The DDST technique is performed by inoculating a Mueller-Hinton (MH) agar plate with the test bacteria (adjusted to 0.5 McFarland turbidity standards) as per the CLSI criteria. The MH plate is allowed to dry for about 5 minutes and a central disk (amoxicillin-clavulanic acid) is placed on the plate. Third generation cephalosporins (e.g. ceftazidime and cefotaxime) are placed 15 mm away from the central disk, and the plates incubated at 37oC for 24 hrs. DDST is inferred to be positive if there is an enlargement of the zones of inhibition (> 5 mm) of any of the cephalosporins. The zone of inhibition of cephalosporins is normally enhanced in the presence of a beta-lactamase inhibitor (in this case, amoxicillin-clavulanic acid).  

Antibiotic disks of amoxycillin-clavulanic acid (20/10 µg) is placed at the center of a Mueller-Hinton (MH) agar plate, and antibiotic disks containing cefotaxime (30 µg) and ceftazidime (30 µg) is each placed at a distance of 15 mm (center to enter) from the central disc, amoxycillin-clavulanic acid 20/10 µg (as shown in Figure 1).
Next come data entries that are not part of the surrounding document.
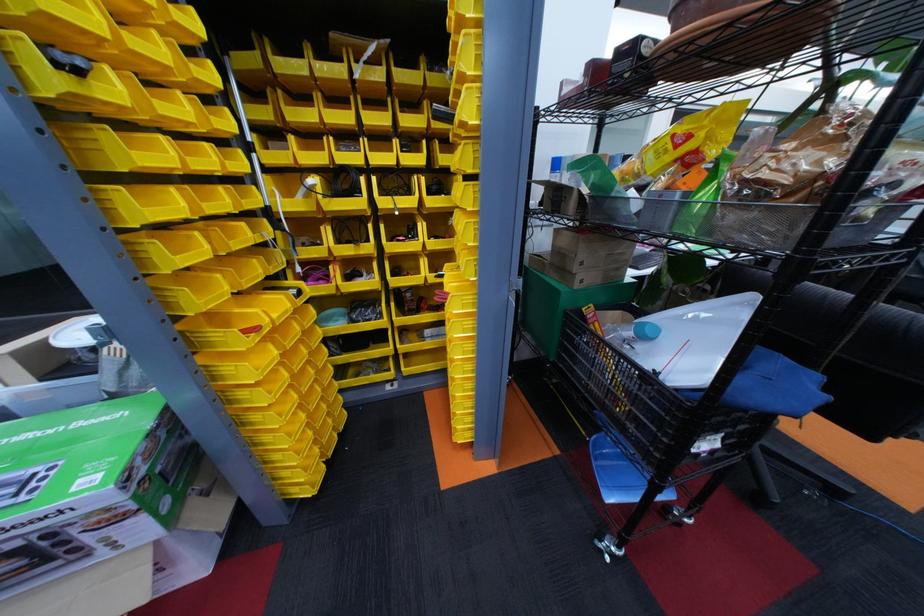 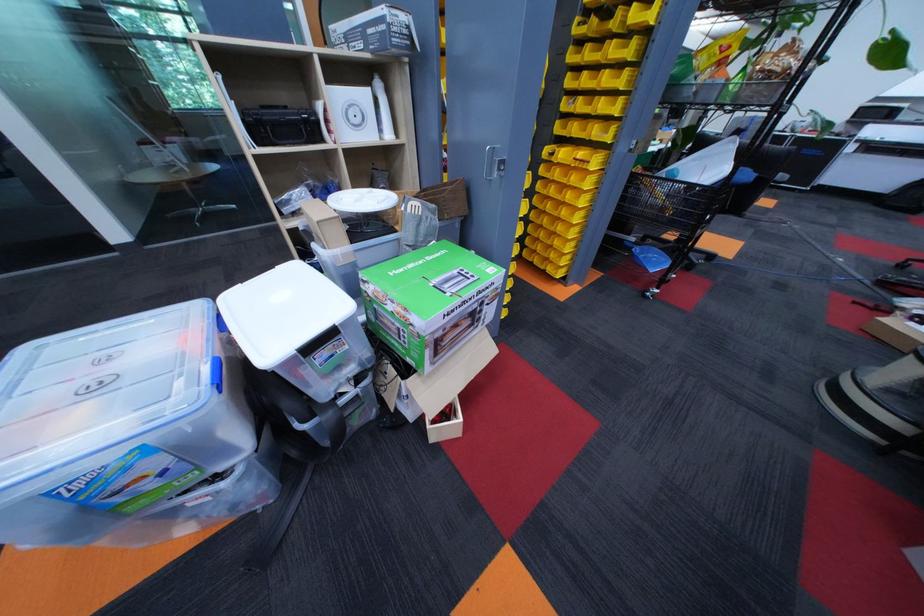 Question: The images are taken continuously from a first-person perspective. In which direction are you moving?

Choices:
 (A) Left
 (B) Right
 (C) Forward
 (D) Backward

Answer: (A) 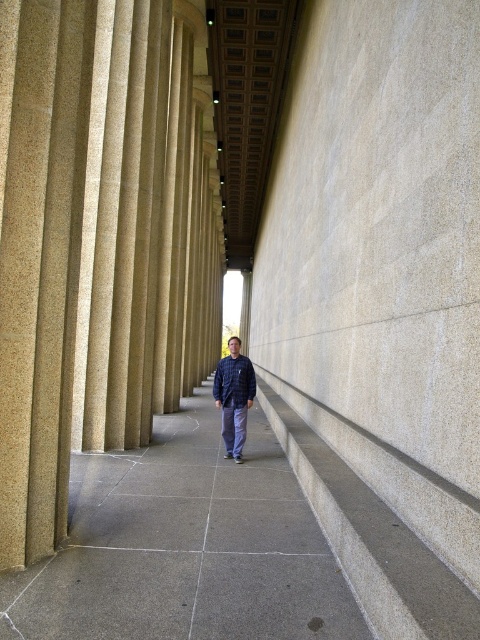 Can you confirm if gray concrete pavement at center is thinner than gray concrete stairs at center?

Incorrect, gray concrete pavement at center's width is not less than gray concrete stairs at center's.

Is point (110, 516) positioned in front of point (344, 538)?

No, (110, 516) is behind (344, 538).

Does point (21, 588) come behind point (369, 588)?

Yes.

At what (x,y) coordinates should I click in order to perform the action: click on gray concrete pavement at center. Please return your answer as a coordinate pair (x, y). The height and width of the screenshot is (640, 480). Looking at the image, I should click on (184, 547).

Does point (230, 444) come farther from viewer compared to point (219, 381)?

Yes, point (230, 444) is behind point (219, 381).

Is point (228, 390) in front of point (252, 376)?

Yes, point (228, 390) is in front of point (252, 376).

Where is `dark blue jacket at center`? dark blue jacket at center is located at coordinates 233,397.

Between gray concrete pavement at center and dark blue cotton sweatshirt at center, which one is positioned lower?

gray concrete pavement at center is below.

Does point (146, 497) come behind point (228, 376)?

That is False.

Where is `gray concrete pavement at center`? gray concrete pavement at center is located at coordinates (184, 547).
Incubate the plates in the incubator at 37oC for 18-24 hrs. ESBL production is inferred phenotypically when the zones of inhibition of the cephalosporins (cefotaxime 30 µg and ceftazidime 30 µg) were expanded by the amoxycillin-clavulanic acid disk (20/10 µg), thus showing a key hole effect. A ≥ 5 mm increase in the inhibition zone diameter for either of the cephalosporins (ceftazidime and cefotaxime) tested in combination with amoxycillin-clavulanic acid versus its zone when tested alone confirms ESBL production phenotypically.